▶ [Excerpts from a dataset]
Content starts
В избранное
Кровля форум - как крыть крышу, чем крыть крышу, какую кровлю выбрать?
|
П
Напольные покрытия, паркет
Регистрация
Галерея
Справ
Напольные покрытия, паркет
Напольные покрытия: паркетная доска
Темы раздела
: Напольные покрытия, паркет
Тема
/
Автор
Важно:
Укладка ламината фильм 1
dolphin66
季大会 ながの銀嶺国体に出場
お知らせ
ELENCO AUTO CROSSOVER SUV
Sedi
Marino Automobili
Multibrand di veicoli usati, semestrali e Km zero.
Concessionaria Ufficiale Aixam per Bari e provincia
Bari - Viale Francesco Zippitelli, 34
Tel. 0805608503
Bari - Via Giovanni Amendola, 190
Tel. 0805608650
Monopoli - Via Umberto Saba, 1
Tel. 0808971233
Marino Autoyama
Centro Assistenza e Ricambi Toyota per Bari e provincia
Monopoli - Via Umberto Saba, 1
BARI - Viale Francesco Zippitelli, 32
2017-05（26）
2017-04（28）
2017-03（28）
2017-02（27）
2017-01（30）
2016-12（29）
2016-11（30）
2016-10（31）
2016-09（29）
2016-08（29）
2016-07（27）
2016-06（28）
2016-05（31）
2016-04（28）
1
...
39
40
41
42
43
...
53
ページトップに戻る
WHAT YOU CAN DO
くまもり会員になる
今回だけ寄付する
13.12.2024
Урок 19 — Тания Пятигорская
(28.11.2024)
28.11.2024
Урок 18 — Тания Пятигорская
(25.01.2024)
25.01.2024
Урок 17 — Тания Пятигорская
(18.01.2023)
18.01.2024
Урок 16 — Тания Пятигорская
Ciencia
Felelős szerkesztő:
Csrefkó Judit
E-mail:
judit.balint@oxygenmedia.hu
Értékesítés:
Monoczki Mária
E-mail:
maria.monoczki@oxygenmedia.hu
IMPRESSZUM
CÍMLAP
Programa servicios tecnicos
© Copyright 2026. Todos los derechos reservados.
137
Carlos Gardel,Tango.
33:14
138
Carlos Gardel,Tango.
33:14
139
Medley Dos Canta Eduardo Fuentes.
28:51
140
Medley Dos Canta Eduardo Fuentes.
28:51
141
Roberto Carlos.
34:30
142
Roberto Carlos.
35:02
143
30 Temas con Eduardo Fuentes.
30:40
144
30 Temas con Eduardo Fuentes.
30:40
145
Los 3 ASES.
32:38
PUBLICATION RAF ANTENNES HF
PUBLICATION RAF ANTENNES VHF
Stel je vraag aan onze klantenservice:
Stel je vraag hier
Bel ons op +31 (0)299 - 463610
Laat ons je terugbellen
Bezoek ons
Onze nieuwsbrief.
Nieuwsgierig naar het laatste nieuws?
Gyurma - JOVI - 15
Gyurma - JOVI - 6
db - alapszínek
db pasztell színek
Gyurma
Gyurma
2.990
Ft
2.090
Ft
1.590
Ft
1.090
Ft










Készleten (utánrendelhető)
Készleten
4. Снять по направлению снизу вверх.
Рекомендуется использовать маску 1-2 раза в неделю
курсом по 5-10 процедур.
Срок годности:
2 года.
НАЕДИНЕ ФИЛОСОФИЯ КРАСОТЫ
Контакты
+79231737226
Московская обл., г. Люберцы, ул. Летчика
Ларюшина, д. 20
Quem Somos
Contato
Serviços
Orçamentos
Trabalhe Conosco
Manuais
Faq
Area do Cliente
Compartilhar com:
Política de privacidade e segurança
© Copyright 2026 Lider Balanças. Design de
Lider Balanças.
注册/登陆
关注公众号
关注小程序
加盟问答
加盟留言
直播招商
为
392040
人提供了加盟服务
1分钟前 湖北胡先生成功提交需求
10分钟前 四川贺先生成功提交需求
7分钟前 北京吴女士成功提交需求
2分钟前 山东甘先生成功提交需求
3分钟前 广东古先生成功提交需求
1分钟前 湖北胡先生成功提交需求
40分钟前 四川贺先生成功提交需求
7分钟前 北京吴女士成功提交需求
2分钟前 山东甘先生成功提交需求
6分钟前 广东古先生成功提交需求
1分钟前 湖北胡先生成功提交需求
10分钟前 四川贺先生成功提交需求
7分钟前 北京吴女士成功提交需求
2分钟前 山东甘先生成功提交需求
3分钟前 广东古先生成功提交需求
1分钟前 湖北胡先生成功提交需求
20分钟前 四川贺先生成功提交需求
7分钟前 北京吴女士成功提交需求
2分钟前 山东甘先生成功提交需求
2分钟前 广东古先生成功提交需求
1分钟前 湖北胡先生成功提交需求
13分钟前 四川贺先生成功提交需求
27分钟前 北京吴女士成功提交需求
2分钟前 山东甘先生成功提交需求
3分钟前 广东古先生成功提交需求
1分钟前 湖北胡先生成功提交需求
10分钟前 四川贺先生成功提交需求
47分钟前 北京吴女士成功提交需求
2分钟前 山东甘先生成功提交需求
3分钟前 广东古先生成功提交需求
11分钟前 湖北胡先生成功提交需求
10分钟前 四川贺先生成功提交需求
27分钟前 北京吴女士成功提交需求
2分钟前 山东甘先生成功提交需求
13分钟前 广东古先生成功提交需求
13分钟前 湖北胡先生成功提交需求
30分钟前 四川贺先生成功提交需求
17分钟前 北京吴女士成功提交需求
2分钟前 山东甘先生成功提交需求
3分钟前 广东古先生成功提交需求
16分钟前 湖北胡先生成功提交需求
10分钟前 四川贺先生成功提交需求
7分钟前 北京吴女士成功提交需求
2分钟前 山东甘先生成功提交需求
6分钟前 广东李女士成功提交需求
Content ends
▶ [Task instructions] Set down the lines of the records exactly, from the first one through the line containing "(18.01.2023)", and add nothing else.

▶ [Output below]
В избранное
Кровля форум - как крыть крышу, чем крыть крышу, какую кровлю выбрать?
|
П
Напольные покрытия, паркет
Регистрация
Галерея
Справ
Напольные покрытия, паркет
Напольные покрытия: паркетная доска
Темы раздела
: Напольные покрытия, паркет
Тема
/
Автор
Важно:
Укладка ламината фильм 1
dolphin66
季大会 ながの銀嶺国体に出場
お知らせ
ELENCO AUTO CROSSOVER SUV
Sedi
Marino Automobili
Multibrand di veicoli usati, semestrali e Km zero.
Concessionaria Ufficiale Aixam per Bari e provincia
Bari - Viale Francesco Zippitelli, 34
Tel. 0805608503
Bari - Via Giovanni Amendola, 190
Tel. 0805608650
Monopoli - Via Umberto Saba, 1
Tel. 0808971233
Marino Autoyama
Centro Assistenza e Ricambi Toyota per Bari e provincia
Monopoli - Via Umberto Saba, 1
BARI - Viale Francesco Zippitelli, 32
2017-05（26）
2017-04（28）
2017-03（28）
2017-02（27）
2017-01（30）
2016-12（29）
2016-11（30）
2016-10（31）
2016-09（29）
2016-08（29）
2016-07（27）
2016-06（28）
2016-05（31）
2016-04（28）
1
...
39
40
41
42
43
...
53
ページトップに戻る
WHAT YOU CAN DO
くまもり会員になる
今回だけ寄付する
13.12.2024
Урок 19 — Тания Пятигорская
(28.11.2024)
28.11.2024
Урок 18 — Тания Пятигорская
(25.01.2024)
25.01.2024
Урок 17 — Тания Пятигорская
(18.01.2023)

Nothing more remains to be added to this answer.